[Information shown Boundary: Start]
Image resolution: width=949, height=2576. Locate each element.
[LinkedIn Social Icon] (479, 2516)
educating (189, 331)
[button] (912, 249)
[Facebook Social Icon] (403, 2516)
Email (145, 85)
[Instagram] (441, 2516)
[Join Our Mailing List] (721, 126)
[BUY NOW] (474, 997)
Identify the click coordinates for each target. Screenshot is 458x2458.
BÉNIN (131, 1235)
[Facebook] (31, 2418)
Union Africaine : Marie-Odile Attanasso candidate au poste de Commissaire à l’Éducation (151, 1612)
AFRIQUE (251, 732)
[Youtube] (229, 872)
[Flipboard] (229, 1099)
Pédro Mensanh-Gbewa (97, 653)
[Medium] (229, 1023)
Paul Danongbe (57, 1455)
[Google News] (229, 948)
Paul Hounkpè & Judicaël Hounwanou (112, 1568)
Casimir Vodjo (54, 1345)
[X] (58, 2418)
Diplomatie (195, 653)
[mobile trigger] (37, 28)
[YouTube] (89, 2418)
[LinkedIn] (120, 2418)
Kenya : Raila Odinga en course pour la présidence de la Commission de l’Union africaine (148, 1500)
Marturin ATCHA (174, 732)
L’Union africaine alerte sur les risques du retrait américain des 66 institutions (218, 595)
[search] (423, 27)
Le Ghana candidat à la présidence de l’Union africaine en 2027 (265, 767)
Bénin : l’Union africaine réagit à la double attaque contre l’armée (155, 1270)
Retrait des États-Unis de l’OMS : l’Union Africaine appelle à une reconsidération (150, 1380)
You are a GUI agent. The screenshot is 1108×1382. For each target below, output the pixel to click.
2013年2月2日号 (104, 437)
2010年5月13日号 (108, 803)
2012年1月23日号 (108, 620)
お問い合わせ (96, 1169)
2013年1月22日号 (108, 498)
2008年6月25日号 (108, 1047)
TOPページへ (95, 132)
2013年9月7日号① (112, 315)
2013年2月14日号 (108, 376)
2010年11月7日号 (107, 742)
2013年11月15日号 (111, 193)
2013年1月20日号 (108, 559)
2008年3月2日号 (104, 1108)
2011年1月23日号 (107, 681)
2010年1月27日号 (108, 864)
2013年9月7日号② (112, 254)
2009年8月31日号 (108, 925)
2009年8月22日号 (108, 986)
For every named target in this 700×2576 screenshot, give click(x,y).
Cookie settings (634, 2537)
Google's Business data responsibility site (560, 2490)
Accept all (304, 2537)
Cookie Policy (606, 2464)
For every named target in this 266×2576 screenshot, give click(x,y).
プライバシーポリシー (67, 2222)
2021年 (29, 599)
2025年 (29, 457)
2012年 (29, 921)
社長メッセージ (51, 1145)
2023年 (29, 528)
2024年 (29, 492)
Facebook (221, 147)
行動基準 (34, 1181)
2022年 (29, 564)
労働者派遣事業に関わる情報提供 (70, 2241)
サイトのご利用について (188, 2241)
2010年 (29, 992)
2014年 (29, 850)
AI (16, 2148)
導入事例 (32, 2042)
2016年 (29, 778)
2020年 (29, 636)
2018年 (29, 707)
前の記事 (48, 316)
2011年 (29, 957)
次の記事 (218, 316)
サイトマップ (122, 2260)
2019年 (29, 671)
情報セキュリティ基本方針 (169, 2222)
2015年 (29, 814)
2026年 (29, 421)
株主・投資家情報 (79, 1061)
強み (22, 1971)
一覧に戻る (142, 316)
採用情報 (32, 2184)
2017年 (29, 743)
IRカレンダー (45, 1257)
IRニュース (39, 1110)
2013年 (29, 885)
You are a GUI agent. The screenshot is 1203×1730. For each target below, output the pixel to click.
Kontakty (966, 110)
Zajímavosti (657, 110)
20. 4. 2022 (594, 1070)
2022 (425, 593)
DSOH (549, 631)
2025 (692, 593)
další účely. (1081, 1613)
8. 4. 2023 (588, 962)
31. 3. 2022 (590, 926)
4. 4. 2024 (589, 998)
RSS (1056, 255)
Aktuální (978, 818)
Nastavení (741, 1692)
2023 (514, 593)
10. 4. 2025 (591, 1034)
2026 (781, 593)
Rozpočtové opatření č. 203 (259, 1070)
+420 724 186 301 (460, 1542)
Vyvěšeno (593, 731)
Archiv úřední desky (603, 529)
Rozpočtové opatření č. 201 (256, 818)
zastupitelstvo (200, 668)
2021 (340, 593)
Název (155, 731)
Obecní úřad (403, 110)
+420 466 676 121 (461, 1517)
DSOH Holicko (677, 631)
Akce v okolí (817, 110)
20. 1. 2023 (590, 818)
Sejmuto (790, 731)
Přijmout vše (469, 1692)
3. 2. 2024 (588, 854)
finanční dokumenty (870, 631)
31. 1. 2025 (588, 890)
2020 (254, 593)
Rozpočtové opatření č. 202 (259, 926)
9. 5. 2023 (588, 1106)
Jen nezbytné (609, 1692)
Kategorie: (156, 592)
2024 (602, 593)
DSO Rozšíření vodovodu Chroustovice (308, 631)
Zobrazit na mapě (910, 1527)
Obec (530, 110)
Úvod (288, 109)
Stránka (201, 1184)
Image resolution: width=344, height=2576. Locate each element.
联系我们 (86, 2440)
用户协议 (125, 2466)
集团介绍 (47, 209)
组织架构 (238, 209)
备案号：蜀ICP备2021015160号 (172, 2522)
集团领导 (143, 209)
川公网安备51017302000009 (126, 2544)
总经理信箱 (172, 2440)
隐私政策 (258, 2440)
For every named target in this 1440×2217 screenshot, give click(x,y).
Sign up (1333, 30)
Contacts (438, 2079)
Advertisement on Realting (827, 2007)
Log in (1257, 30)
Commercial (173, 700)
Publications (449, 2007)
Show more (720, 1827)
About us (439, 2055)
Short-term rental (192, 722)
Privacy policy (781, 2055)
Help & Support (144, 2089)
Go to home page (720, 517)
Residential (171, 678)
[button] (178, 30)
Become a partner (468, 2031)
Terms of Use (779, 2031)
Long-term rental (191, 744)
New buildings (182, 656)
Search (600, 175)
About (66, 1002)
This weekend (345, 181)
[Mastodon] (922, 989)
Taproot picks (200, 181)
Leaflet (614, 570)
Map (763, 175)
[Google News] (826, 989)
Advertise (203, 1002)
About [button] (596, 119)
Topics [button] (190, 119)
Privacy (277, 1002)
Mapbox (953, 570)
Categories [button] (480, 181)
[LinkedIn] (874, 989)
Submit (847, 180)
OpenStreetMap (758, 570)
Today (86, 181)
[Information shown Boundary: End]
__Task instructions__: Copy every line of the entries in which "Union" can be found.

__Task output__:
Union Africaine : Marie-Odile Attanasso candidate au poste de Commissaire à l’Éducation (151, 1612)
Kenya : Raila Odinga en course pour la présidence de la Commission de l’Union africaine (148, 1500)
L’Union africaine alerte sur les risques du retrait américain des 66 institutions (218, 595)
Le Ghana candidat à la présidence de l’Union africaine en 2027 (265, 767)
Bénin : l’Union africaine réagit à la double attaque contre l’armée (155, 1270)
Retrait des États-Unis de l’OMS : l’Union Africaine appelle à une reconsidération (150, 1380)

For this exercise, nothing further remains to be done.